▶ PROVIDED MATERIAL

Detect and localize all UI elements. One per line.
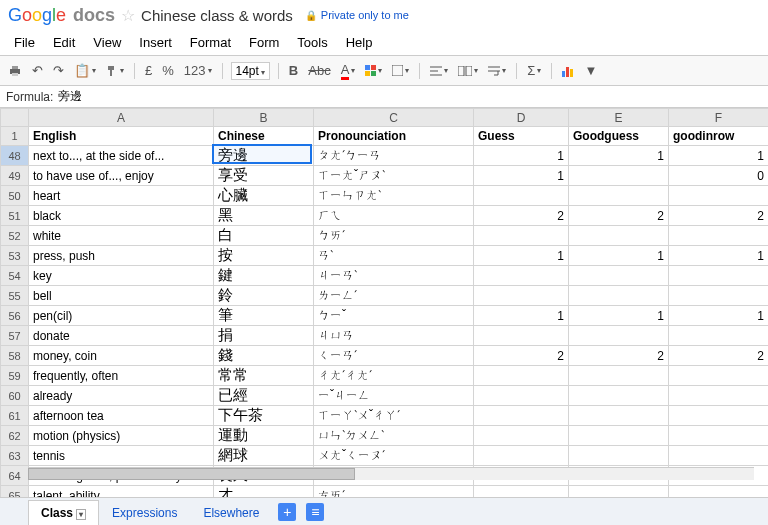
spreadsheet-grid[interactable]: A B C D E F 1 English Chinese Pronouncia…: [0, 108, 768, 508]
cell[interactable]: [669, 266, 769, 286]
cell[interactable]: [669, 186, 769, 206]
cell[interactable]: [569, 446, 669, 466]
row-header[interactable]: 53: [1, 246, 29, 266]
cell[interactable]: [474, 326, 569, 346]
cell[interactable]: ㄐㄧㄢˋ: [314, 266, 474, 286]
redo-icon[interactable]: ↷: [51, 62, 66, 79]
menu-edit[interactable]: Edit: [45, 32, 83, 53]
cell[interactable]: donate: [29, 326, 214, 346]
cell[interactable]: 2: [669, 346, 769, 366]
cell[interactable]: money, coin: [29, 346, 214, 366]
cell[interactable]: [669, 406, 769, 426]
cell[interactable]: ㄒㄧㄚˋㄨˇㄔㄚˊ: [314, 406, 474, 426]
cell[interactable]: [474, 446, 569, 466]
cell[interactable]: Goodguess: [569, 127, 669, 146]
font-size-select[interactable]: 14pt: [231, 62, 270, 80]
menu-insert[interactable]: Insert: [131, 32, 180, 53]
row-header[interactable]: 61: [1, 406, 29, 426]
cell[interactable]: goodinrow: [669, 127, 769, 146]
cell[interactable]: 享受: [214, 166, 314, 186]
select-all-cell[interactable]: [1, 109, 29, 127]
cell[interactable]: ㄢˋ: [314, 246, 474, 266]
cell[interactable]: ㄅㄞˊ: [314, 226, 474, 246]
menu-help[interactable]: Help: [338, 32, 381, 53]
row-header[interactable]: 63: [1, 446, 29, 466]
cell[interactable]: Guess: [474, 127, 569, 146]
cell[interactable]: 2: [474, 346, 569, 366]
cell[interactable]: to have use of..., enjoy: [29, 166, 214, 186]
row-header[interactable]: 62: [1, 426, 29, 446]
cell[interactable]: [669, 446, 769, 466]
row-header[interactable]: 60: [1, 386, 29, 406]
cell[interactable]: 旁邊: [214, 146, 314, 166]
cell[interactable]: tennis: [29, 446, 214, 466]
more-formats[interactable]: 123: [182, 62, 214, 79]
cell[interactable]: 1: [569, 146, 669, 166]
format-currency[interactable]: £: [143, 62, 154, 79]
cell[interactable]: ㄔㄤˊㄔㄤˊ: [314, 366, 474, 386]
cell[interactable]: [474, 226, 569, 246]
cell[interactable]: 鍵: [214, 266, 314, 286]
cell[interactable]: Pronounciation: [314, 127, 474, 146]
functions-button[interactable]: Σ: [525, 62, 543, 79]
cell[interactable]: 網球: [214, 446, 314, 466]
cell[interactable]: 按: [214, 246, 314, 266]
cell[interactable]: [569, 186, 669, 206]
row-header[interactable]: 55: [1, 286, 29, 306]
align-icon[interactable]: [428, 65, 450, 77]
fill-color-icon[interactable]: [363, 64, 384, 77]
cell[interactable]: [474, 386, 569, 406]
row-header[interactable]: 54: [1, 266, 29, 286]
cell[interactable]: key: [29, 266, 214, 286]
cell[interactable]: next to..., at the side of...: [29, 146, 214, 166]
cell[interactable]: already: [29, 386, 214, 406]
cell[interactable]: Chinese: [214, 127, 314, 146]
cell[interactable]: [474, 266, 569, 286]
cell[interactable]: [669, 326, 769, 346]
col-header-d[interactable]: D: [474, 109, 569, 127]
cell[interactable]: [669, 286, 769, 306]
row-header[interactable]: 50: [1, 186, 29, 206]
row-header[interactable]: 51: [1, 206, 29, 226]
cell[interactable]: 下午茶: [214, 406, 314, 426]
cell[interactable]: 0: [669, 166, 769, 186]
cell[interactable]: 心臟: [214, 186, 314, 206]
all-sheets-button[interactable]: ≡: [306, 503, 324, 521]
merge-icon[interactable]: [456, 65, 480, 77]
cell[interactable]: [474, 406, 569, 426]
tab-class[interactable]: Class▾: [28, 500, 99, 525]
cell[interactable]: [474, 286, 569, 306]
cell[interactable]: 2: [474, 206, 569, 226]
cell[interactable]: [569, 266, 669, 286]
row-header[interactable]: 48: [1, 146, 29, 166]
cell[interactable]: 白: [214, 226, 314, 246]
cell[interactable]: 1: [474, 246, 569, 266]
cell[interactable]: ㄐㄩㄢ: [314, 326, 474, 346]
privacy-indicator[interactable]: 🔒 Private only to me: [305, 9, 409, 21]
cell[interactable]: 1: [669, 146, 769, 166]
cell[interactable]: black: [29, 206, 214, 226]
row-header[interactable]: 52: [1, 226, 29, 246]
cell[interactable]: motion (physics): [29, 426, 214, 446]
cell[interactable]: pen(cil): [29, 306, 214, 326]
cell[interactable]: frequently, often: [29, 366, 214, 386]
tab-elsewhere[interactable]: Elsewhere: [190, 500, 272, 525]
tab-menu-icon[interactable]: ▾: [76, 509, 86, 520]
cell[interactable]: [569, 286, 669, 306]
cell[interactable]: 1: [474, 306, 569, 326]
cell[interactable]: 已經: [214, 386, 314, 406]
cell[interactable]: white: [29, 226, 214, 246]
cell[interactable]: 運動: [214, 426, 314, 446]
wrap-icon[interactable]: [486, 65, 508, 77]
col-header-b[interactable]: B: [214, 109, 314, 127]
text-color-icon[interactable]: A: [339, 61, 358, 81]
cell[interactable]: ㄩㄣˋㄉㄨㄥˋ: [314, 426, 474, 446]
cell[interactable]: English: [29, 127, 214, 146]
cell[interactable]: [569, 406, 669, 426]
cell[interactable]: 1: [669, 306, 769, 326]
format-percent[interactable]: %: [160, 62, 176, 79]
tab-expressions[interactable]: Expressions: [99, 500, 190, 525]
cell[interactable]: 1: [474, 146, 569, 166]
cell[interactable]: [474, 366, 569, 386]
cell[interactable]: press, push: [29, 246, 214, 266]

▶ WHAT YOU ARE ASKED TO DO
The answer must repeat every record exactly, with all pictures left out.

▶ RESPONSE TO THIS TASK
Detect and localize all UI elements. One per line.
spreadsheet-grid[interactable]: A B C D E F 1 English Chinese Pronouncia…: [0, 108, 768, 508]
cell[interactable]: [669, 266, 769, 286]
cell[interactable]: [669, 186, 769, 206]
cell[interactable]: [569, 446, 669, 466]
row-header[interactable]: 53: [1, 246, 29, 266]
cell[interactable]: [474, 326, 569, 346]
cell[interactable]: ㄐㄧㄢˋ: [314, 266, 474, 286]
redo-icon[interactable]: ↷: [51, 62, 66, 79]
menu-edit[interactable]: Edit: [45, 32, 83, 53]
cell[interactable]: donate: [29, 326, 214, 346]
cell[interactable]: 2: [669, 346, 769, 366]
cell[interactable]: money, coin: [29, 346, 214, 366]
cell[interactable]: [669, 406, 769, 426]
cell[interactable]: ㄒㄧㄚˋㄨˇㄔㄚˊ: [314, 406, 474, 426]
cell[interactable]: [474, 446, 569, 466]
cell[interactable]: Goodguess: [569, 127, 669, 146]
font-size-select[interactable]: 14pt: [231, 62, 270, 80]
menu-insert[interactable]: Insert: [131, 32, 180, 53]
row-header[interactable]: 61: [1, 406, 29, 426]
cell[interactable]: goodinrow: [669, 127, 769, 146]
cell[interactable]: 享受: [214, 166, 314, 186]
select-all-cell[interactable]: [1, 109, 29, 127]
cell[interactable]: ㄢˋ: [314, 246, 474, 266]
cell[interactable]: ㄅㄞˊ: [314, 226, 474, 246]
menu-help[interactable]: Help: [338, 32, 381, 53]
row-header[interactable]: 63: [1, 446, 29, 466]
cell[interactable]: Guess: [474, 127, 569, 146]
cell[interactable]: 2: [474, 346, 569, 366]
cell[interactable]: to have use of..., enjoy: [29, 166, 214, 186]
row-header[interactable]: 62: [1, 426, 29, 446]
cell[interactable]: [669, 446, 769, 466]
row-header[interactable]: 60: [1, 386, 29, 406]
cell[interactable]: 旁邊: [214, 146, 314, 166]
cell[interactable]: tennis: [29, 446, 214, 466]
more-formats[interactable]: 123: [182, 62, 214, 79]
cell[interactable]: 1: [569, 146, 669, 166]
format-currency[interactable]: £: [143, 62, 154, 79]
cell[interactable]: ㄔㄤˊㄔㄤˊ: [314, 366, 474, 386]
cell[interactable]: [474, 226, 569, 246]
cell[interactable]: 鍵: [214, 266, 314, 286]
cell[interactable]: Pronounciation: [314, 127, 474, 146]
functions-button[interactable]: Σ: [525, 62, 543, 79]
cell[interactable]: 網球: [214, 446, 314, 466]
cell[interactable]: 按: [214, 246, 314, 266]
cell[interactable]: [569, 186, 669, 206]
row-header[interactable]: 55: [1, 286, 29, 306]
align-icon[interactable]: [428, 65, 450, 77]
fill-color-icon[interactable]: [363, 64, 384, 77]
cell[interactable]: [474, 386, 569, 406]
row-header[interactable]: 54: [1, 266, 29, 286]
cell[interactable]: key: [29, 266, 214, 286]
cell[interactable]: next to..., at the side of...: [29, 146, 214, 166]
cell[interactable]: already: [29, 386, 214, 406]
cell[interactable]: Chinese: [214, 127, 314, 146]
cell[interactable]: [474, 266, 569, 286]
cell[interactable]: [669, 326, 769, 346]
col-header-d[interactable]: D: [474, 109, 569, 127]
cell[interactable]: [669, 286, 769, 306]
row-header[interactable]: 50: [1, 186, 29, 206]
row-header[interactable]: 51: [1, 206, 29, 226]
cell[interactable]: 下午茶: [214, 406, 314, 426]
cell[interactable]: 0: [669, 166, 769, 186]
cell[interactable]: 心臟: [214, 186, 314, 206]
all-sheets-button[interactable]: ≡: [306, 503, 324, 521]
merge-icon[interactable]: [456, 65, 480, 77]
cell[interactable]: [474, 406, 569, 426]
tab-class[interactable]: Class▾: [28, 500, 99, 525]
cell[interactable]: [474, 286, 569, 306]
cell[interactable]: 2: [474, 206, 569, 226]
cell[interactable]: [569, 266, 669, 286]
row-header[interactable]: 48: [1, 146, 29, 166]
cell[interactable]: 白: [214, 226, 314, 246]
cell[interactable]: 1: [474, 246, 569, 266]
cell[interactable]: ㄐㄩㄢ: [314, 326, 474, 346]
privacy-indicator[interactable]: 🔒 Private only to me: [305, 9, 409, 21]
cell[interactable]: 1: [669, 146, 769, 166]
cell[interactable]: black: [29, 206, 214, 226]
row-header[interactable]: 52: [1, 226, 29, 246]
cell[interactable]: motion (physics): [29, 426, 214, 446]
cell[interactable]: pen(cil): [29, 306, 214, 326]
cell[interactable]: frequently, often: [29, 366, 214, 386]
tab-elsewhere[interactable]: Elsewhere: [190, 500, 272, 525]
tab-menu-icon[interactable]: ▾: [76, 509, 86, 520]
cell[interactable]: [569, 286, 669, 306]
cell[interactable]: 1: [474, 306, 569, 326]
cell[interactable]: 已經: [214, 386, 314, 406]
cell[interactable]: white: [29, 226, 214, 246]
cell[interactable]: 運動: [214, 426, 314, 446]
wrap-icon[interactable]: [486, 65, 508, 77]
col-header-b[interactable]: B: [214, 109, 314, 127]
text-color-icon[interactable]: A: [339, 61, 358, 81]
cell[interactable]: ㄩㄣˋㄉㄨㄥˋ: [314, 426, 474, 446]
cell[interactable]: English: [29, 127, 214, 146]
cell[interactable]: [569, 406, 669, 426]
cell[interactable]: 1: [669, 306, 769, 326]
format-percent[interactable]: %: [160, 62, 176, 79]
tab-expressions[interactable]: Expressions: [99, 500, 190, 525]
cell[interactable]: 1: [474, 146, 569, 166]
cell[interactable]: [474, 366, 569, 386]
cell[interactable]: press, push: [29, 246, 214, 266]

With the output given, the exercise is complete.